Maybe Mr. Miyagi and the Karate Kid had it right after all. You sure could size a man up by the color on is belt, be it a chump with a white belt, or a master with a black, a glance at their belt could leave you cowering with fear or brimming with confidence. And when you don't even have to talk shit to brag, why should you waste your breath?
So in honor of that, me and Mr. Blurb himself, in his first contribution to the dose, have concocted a new belt system. Loosely based on the karate belts you earn, but without as much ass kicking (we hope) you can get all your belts before you die. Some aren't for everyone but there is definitely one for everyone. And if no one else understands why you are wearing a orange belt, at the dome at least it will still keep your pants up. So without further ado...
ps... the order they have been written in does not necessarily correspond with the difficulty or frequency of obtaining the belt in real life, we did try to keep some continuity in keeping with the traditions of my favorite arts. Martial.pps...these are unisex belts forgive my chauvinist nature if i am only writing from a male's point of view. I'm hoping to work out a deal with American Apparel, to sell the belts, because their unisex section definitely needs more belts.
The Belt System
The White Belt- In a perfect world you would only get this belt after marriage, but alas that is not the case in the real world. The white belt is the first step en route to others, it is not always easy to get, but by losing your V-Card you can wear it for the first time. Also feel free to rock it as a throwback whenever you have been out popping cherries. While I discourage fucking virgins for non-physical/emotional reasons, in many cultures it is the only way to go. Check out "We Fuck Virgins" by Necro if you want a more graphic depiction through song.The Yellow Belt-I wanted to avoid this to avoid offending anyone, but even after minutes of brainstorming we could not come up with a better way of getting your yellow belt. The only way is by fucking an Asian. We had some troubles because it might be hard to differentiate and we didn't want to discriminate more than we already had, but blurb quickly realized that he " cannot imagine someone sitting at their computer saying..."but does that mean i got a yellow belt? i fucked a chick from afghanistan"
The Orange Belt-This is a belt I hope none of you ever have to receive but from stories I have heard it can be one of the greatest sexual experiences out there. But that really only stems from watching "Arrested Development" and other TV shows or movies. Getting your orange belt is only achieved by conjugal visit sex. There is no better status symbol to rock in prison than a orange belt. It goes perfectly with your orange jump suit, and you can't get it by simple prison rape. But beware who you wear this belt in front of because you might encourage the prison rape, or even worse give your haters not only a way to murder you but also a way to make it look like suicide, just ask D'Angelo Barksdale.

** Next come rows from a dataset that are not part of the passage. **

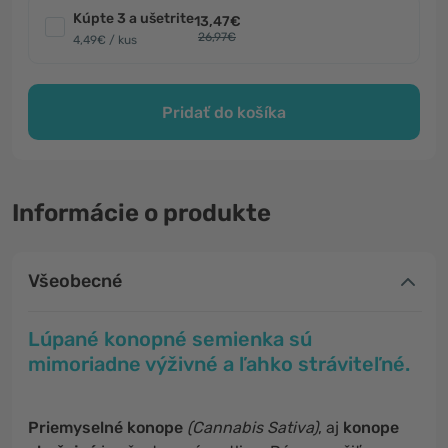
Kúpte 3 a ušetrite
13,47€
26,97€
4,49€ / kus
Pridať do košíka
Informácie o produkte
Všeobecné
Lúpané konopné semienka sú
mimoriadne výživné a ľahko stráviteľné.
Priemyselné konope
(Cannabis Sativa)
, aj
konope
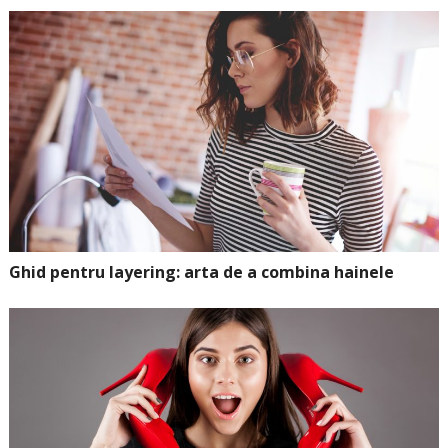
Ghid pentru layering: arta de a combina hainele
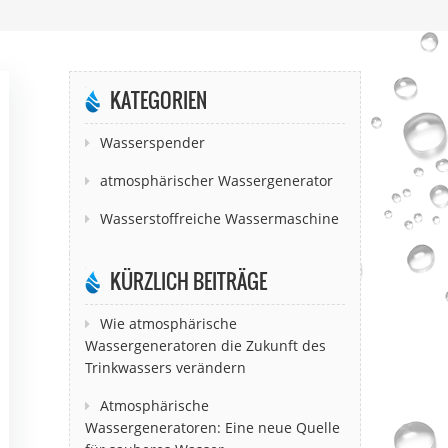
KATEGORIEN
Wasserspender
atmosphärischer Wassergenerator
Wasserstoffreiche Wassermaschine
KÜRZLICH BEITRÄGE
Wie atmosphärische
Wassergeneratoren die Zukunft des
Trinkwassers verändern
Atmosphärische
Wassergeneratoren: Eine neue Quelle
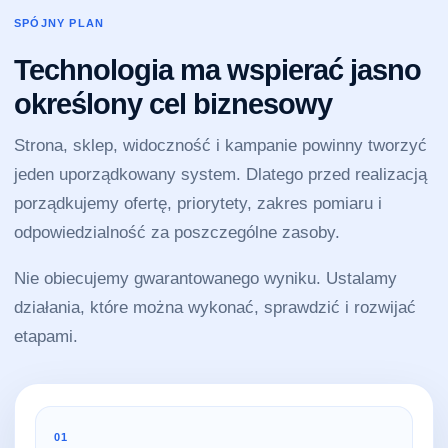
SPÓJNY PLAN
Technologia ma wspierać jasno
określony cel biznesowy
Strona, sklep, widoczność i kampanie powinny tworzyć
jeden uporządkowany system. Dlatego przed realizacją
porządkujemy ofertę, priorytety, zakres pomiaru i
odpowiedzialność za poszczególne zasoby.
Nie obiecujemy gwarantowanego wyniku. Ustalamy
działania, które można wykonać, sprawdzić i rozwijać
etapami.
01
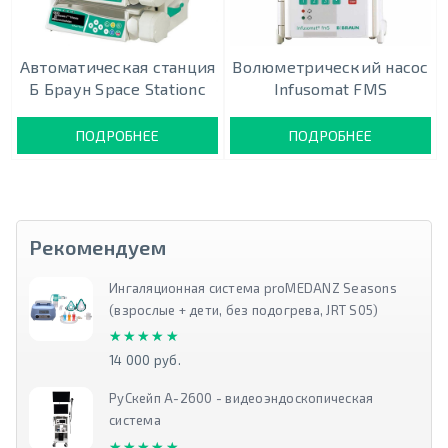
Автоматическая станция
Волюметрический насос
Б Браун Space Stationс
Infusomat FMS
ПОДРОБНЕЕ
ПОДРОБНЕЕ
Рекомендуем
Ингаляционная система proMEDANZ Seasons
(взрослые + дети, без подогрева, JRT S05)
★★★★★
★★★★★
14 000 руб.
РуСкейп А-2600 - видеоэндоскопическая
система
★★★★★
★★★★★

The Red Belt-Definitely not for everyone the red belt might even gross you out. But rocking the red belt out on the town lets a lady know that you are comfortable with her femininity, for girls wearing it, it lets dudes know the only excuse for not having sex with them is that you straight up AINT down. This is having sex on the dot in case you missed it. Can be messy, but there's not a whole lot you can't solve without "club soda and salt." but I recommend not even taking a chance and wearing your white belt on this occasion. Also I have read somewhere that it is good for cramps, and I know it's either a time where you can't get pregnant or you can very easily get pregnant, so if anyone cares to find that out you can either get the kid you always wanted, or get free reign to fuck without a jacket. (Assuming you've been tested for venereal diseases, and only failed the test for a menstrual bleed.)The Green Belt- (Hooker Sex) Tom Cruise made it OK in "Risky Business," it's even legal in places like Las Vegas, (I think, Blurb says definitely NOT) Germany, Amsterdam, so why not share it with your buddies that you dropped a little green to get a little love, Elliot Spitzer taught us that you can't keep it a secret anyways so don't hide it. We both originally thought most people wouldn't want to share getting a green belt but both agreed that we probably would share it with friends shamefully with a sheepish smile, and if there was a belt we would definitely brag about it, especially if we got a good deal. So fuck Snoop Dogg, pimps down, Hos up, we are all for a safe sex trade.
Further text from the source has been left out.